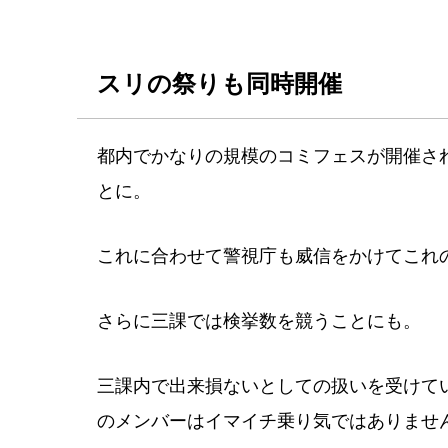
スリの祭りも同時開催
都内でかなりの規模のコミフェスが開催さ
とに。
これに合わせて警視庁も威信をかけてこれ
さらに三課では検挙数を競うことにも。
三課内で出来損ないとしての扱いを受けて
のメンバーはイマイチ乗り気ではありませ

◇ ◇ ◇ ◇

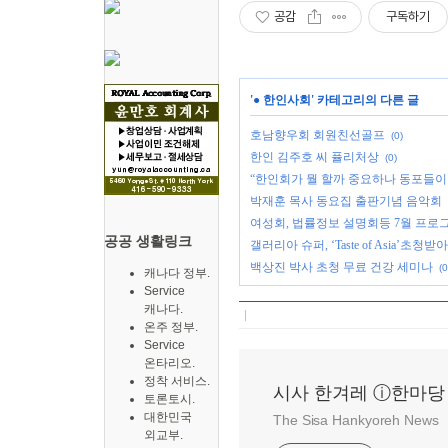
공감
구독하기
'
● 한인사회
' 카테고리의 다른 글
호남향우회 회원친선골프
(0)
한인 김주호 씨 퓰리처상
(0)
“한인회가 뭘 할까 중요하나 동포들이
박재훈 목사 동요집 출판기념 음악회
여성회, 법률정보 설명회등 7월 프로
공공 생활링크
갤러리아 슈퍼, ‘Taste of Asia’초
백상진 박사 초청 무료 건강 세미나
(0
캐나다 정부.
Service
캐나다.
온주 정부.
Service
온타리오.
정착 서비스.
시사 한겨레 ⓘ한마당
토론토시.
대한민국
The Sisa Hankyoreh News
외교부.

◇ ◇ ◇ ◇

== Your task ==
After locating the line holding "さらに三課では検挙数を競うことにも。" above, output exactly that line and every line after it through the line holding "のメンバーはイマイチ乗り気ではありませ". Include nothing else.

== Exercise solution ==
さらに三課では検挙数を競うことにも。
三課内で出来損ないとしての扱いを受けて
のメンバーはイマイチ乗り気ではありませ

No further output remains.